- **What you should do**: The required answer is an exact copy of every entry underneath.

- **Material provided**:
⁂

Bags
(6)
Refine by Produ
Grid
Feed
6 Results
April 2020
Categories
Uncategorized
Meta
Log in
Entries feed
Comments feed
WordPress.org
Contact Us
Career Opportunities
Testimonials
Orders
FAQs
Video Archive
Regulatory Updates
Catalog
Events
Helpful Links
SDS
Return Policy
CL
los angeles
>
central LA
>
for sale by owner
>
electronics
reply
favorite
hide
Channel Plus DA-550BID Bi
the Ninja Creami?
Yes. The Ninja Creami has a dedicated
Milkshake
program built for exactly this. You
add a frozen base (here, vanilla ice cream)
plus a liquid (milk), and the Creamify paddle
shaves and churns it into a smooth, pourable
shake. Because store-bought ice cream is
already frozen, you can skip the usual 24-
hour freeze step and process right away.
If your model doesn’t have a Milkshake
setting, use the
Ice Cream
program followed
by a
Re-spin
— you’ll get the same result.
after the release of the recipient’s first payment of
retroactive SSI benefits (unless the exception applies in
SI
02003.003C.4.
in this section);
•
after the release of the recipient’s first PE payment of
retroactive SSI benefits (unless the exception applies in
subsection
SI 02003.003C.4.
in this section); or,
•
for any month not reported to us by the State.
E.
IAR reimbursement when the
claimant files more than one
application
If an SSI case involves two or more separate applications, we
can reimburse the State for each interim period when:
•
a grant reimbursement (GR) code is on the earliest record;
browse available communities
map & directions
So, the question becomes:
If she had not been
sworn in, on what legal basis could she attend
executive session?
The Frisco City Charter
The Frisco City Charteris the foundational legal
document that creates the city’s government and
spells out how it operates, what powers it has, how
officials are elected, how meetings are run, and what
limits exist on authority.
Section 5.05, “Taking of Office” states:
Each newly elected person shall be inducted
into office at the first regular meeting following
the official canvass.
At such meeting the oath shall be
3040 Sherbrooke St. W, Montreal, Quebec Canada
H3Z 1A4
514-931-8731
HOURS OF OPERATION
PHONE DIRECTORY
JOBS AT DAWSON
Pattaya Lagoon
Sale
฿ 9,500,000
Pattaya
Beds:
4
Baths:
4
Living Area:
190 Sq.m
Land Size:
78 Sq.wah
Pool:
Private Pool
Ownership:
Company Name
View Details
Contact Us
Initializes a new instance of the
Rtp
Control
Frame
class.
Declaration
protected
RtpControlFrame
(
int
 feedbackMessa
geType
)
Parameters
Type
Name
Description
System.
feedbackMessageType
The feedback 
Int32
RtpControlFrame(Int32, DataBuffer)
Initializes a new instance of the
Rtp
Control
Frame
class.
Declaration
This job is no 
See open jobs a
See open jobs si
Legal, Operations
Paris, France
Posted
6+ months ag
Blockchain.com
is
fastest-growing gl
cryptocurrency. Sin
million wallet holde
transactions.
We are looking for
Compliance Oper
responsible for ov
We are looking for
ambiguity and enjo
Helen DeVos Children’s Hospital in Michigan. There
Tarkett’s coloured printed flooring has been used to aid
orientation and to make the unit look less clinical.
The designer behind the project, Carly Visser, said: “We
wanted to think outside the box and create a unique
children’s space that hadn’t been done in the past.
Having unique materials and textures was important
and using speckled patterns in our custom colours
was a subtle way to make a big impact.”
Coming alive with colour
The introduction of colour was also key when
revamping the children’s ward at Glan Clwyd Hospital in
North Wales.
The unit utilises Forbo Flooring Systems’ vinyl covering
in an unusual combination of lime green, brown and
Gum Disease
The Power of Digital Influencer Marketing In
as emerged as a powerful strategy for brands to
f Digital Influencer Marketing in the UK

⁂

- **Response area**:
Bags
(6)
Refine by Produ
Grid
Feed
6 Results
April 2020
Categories
Uncategorized
Meta
Log in
Entries feed
Comments feed
WordPress.org
Contact Us
Career Opportunities
Testimonials
Orders
FAQs
Video Archive
Regulatory Updates
Catalog
Events
Helpful Links
SDS
Return Policy
CL
los angeles
>
central LA
>
for sale by owner
>
electronics
reply
favorite
hide
Channel Plus DA-550BID Bi
the Ninja Creami?
Yes. The Ninja Creami has a dedicated
Milkshake
program built for exactly this. You
add a frozen base (here, vanilla ice cream)
plus a liquid (milk), and the Creamify paddle
shaves and churns it into a smooth, pourable
shake. Because store-bought ice cream is
already frozen, you can skip the usual 24-
hour freeze step and process right away.
If your model doesn’t have a Milkshake
setting, use the
Ice Cream
program followed
by a
Re-spin
— you’ll get the same result.
after the release of the recipient’s first payment of
retroactive SSI benefits (unless the exception applies in
SI
02003.003C.4.
in this section);
•
after the release of the recipient’s first PE payment of
retroactive SSI benefits (unless the exception applies in
subsection
SI 02003.003C.4.
in this section); or,
•
for any month not reported to us by the State.
E.
IAR reimbursement when the
claimant files more than one
application
If an SSI case involves two or more separate applications, we
can reimburse the State for each interim period when:
•
a grant reimbursement (GR) code is on the earliest record;
browse available communities
map & directions
So, the question becomes:
If she had not been
sworn in, on what legal basis could she attend
executive session?
The Frisco City Charter
The Frisco City Charteris the foundational legal
document that creates the city’s government and
spells out how it operates, what powers it has, how
officials are elected, how meetings are run, and what
limits exist on authority.
Section 5.05, “Taking of Office” states:
Each newly elected person shall be inducted
into office at the first regular meeting following
the official canvass.
At such meeting the oath shall be
3040 Sherbrooke St. W, Montreal, Quebec Canada
H3Z 1A4
514-931-8731
HOURS OF OPERATION
PHONE DIRECTORY
JOBS AT DAWSON
Pattaya Lagoon
Sale
฿ 9,500,000
Pattaya
Beds:
4
Baths:
4
Living Area:
190 Sq.m
Land Size:
78 Sq.wah
Pool:
Private Pool
Ownership:
Company Name
View Details
Contact Us
Initializes a new instance of the
Rtp
Control
Frame
class.
Declaration
protected
RtpControlFrame
(
int
 feedbackMessa
geType
)
Parameters
Type
Name
Description
System.
feedbackMessageType
The feedback 
Int32
RtpControlFrame(Int32, DataBuffer)
Initializes a new instance of the
Rtp
Control
Frame
class.
Declaration
This job is no 
See open jobs a
See open jobs si
Legal, Operations
Paris, France
Posted
6+ months ag
Blockchain.com
is
fastest-growing gl
cryptocurrency. Sin
million wallet holde
transactions.
We are looking for
Compliance Oper
responsible for ov
We are looking for
ambiguity and enjo
Helen DeVos Children’s Hospital in Michigan. There
Tarkett’s coloured printed flooring has been used to aid
orientation and to make the unit look less clinical.
The designer behind the project, Carly Visser, said: “We
wanted to think outside the box and create a unique
children’s space that hadn’t been done in the past.
Having unique materials and textures was important
and using speckled patterns in our custom colours
was a subtle way to make a big impact.”
Coming alive with colour
The introduction of colour was also key when
revamping the children’s ward at Glan Clwyd Hospital in
North Wales.
The unit utilises Forbo Flooring Systems’ vinyl covering
in an unusual combination of lime green, brown and
Gum Disease
The Power of Digital Influencer Marketing In
as emerged as a powerful strategy for brands to
f Digital Influencer Marketing in the UK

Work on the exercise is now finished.